## How to complete this task
Locate the line that contains "ovplyvňuje sexuálny". Retype it and every line after it to the end of the records, exactly, but not the pictures.

## Information
= = = =

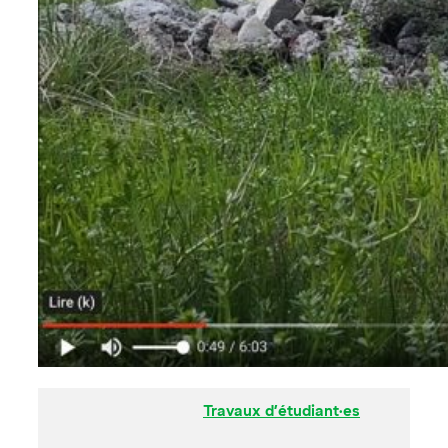
Travaux d’étudiant·es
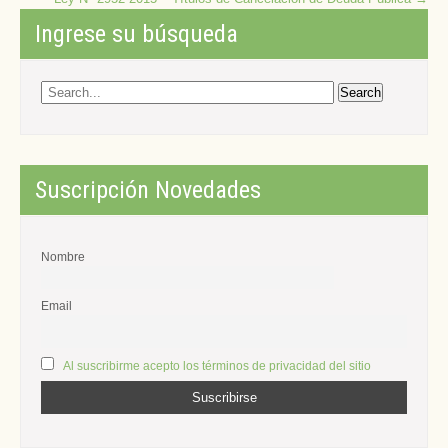
Ingrese su búsqueda
Suscripción Novedades
Nombre
Email
Al suscribirme acepto los términos de privacidad del sitio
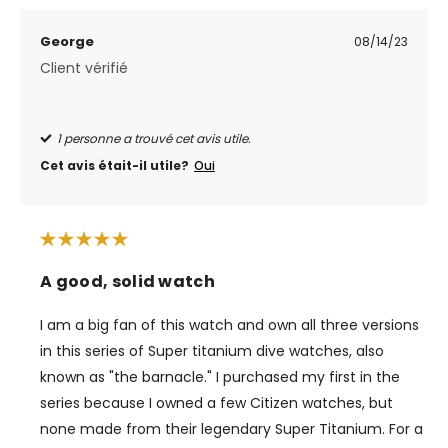
George
08/14/23
Client vérifié
1 personne a trouvé cet avis utile.
Cet avis était-il utile?
Oui
A good, solid watch
I am a big fan of this watch and own all three versions
in this series of Super titanium dive watches, also
known as "the barnacle." I purchased my first in the
series because I owned a few Citizen watches, but
none made from their legendary Super Titanium. For a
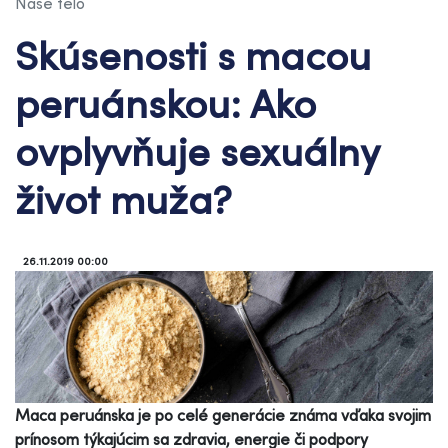
Naše telo
Skúsenosti s macou
peruánskou: Ako
ovplyvňuje sexuálny
život muža?
26.11.2019 00:00
Maca peruánska je po celé generácie známa vďaka svojim
prínosom týkajúcim sa zdravia, energie či podpory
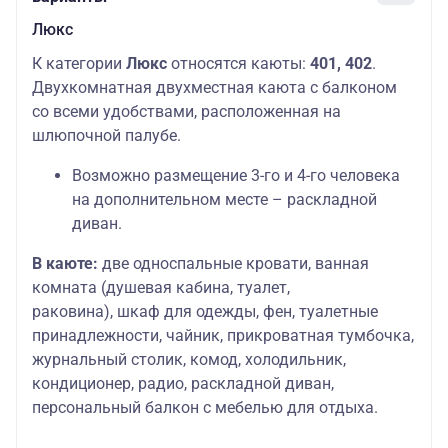
Люкс
К категории
Люкс
относятся каюты:
401, 402
.
Двухкомнатная двухместная каюта с балконом
со всеми удобствами, расположенная на
шлюпочной палубе.
Возможно размещение 3-го и 4-го человека
на дополнительном месте – раскладной
диван.
В каюте:
две односпальные кровати, ванная
комната (душевая кабина, туалет,
раковина), шкаф для одежды, фен, туалетные
принадлежности, чайник, прикроватная тумбочка,
журнальный столик, комод, холодильник,
кондиционер, радио, раскладной диван,
персональный балкон с мебелью для отдыха.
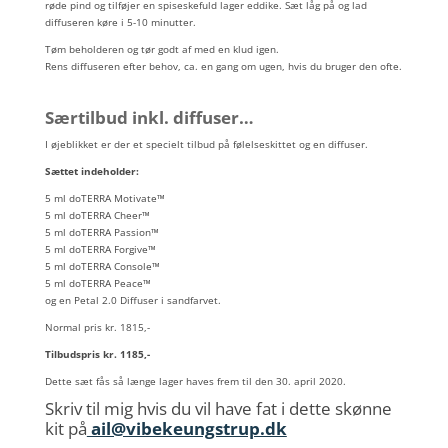
røde pind og tilføjer en spiseskefuld lager eddike. Sæt låg på og lad
diffuseren køre i 5-10 minutter.
Tøm beholderen og tør godt af med en klud igen.
Rens diffuseren efter behov, ca. en gang om ugen, hvis du bruger den ofte.
Særtilbud inkl. diffuser…
I øjeblikket er der et specielt tilbud på følelseskittet og en diffuser.
Sættet indeholder:
5 ml doTERRA Motivate™
5 ml doTERRA Cheer™
5 ml doTERRA Passion™
5 ml doTERRA Forgive™
5 ml doTERRA Console™
5 ml doTERRA Peace™
og en Petal 2.0 Diffuser i sandfarvet.
Normal pris kr. 1815,-
Tilbudspris kr. 1185,-
Dette sæt fås så længe lager haves frem til den 30. april 2020.
Skriv til mig hvis du vil have fat i dette skønne
kit på
ail@vibekeungstrup.dk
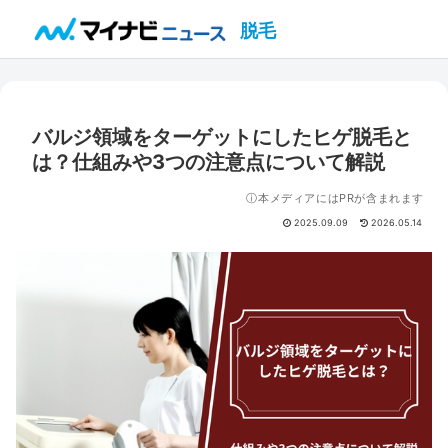
脱毛
バルジ領域をターゲットにしたヒゲ脱毛と
は？仕組みや3つの注意点について解説
ⓘ本メディアにはPRが含まれます
2025.09.09
2026.05.14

= = = =

## Answer below
ovplyvňuje sexuálny
život muža?
26.11.2019 00:00
Maca peruánska je po celé generácie známa vďaka svojim
prínosom týkajúcim sa zdravia, energie či podpory
Люкс
К категории
Люкс
относятся каюты:
401, 402
.
Двухкомнатная двухместная каюта с балконом
со всеми удобствами, расположенная на
шлюпочной палубе.
Возможно размещение 3-го и 4-го человека
на дополнительном месте – раскладной
диван.
В каюте:
две односпальные кровати, ванная
комната (душевая кабина, туалет,
раковина), шкаф для одежды, фен, туалетные
принадлежности, чайник, прикроватная тумбочка,
журнальный столик, комод, холодильник,
кондиционер, радио, раскладной диван,
персональный балкон с мебелью для отдыха.
røde pind og tilføjer en spiseskefuld lager eddike. Sæt låg på og lad
diffuseren køre i 5-10 minutter.
Tøm beholderen og tør godt af med en klud igen.
Rens diffuseren efter behov, ca. en gang om ugen, hvis du bruger den ofte.
Særtilbud inkl. diffuser…
I øjeblikket er der et specielt tilbud på følelseskittet og en diffuser.
Sættet indeholder:
5 ml doTERRA Motivate™
5 ml doTERRA Cheer™
5 ml doTERRA Passion™
5 ml doTERRA Forgive™
5 ml doTERRA Console™
5 ml doTERRA Peace™
og en Petal 2.0 Diffuser i sandfarvet.
Normal pris kr. 1815,-
Tilbudspris kr. 1185,-
Dette sæt fås så længe lager haves frem til den 30. april 2020.
Skriv til mig hvis du vil have fat i dette skønne
kit på
ail@vibekeungstrup.dk
脱毛
バルジ領域をターゲットにしたヒゲ脱毛と
は？仕組みや3つの注意点について解説
ⓘ本メディアにはPRが含まれます
2025.09.09
2026.05.14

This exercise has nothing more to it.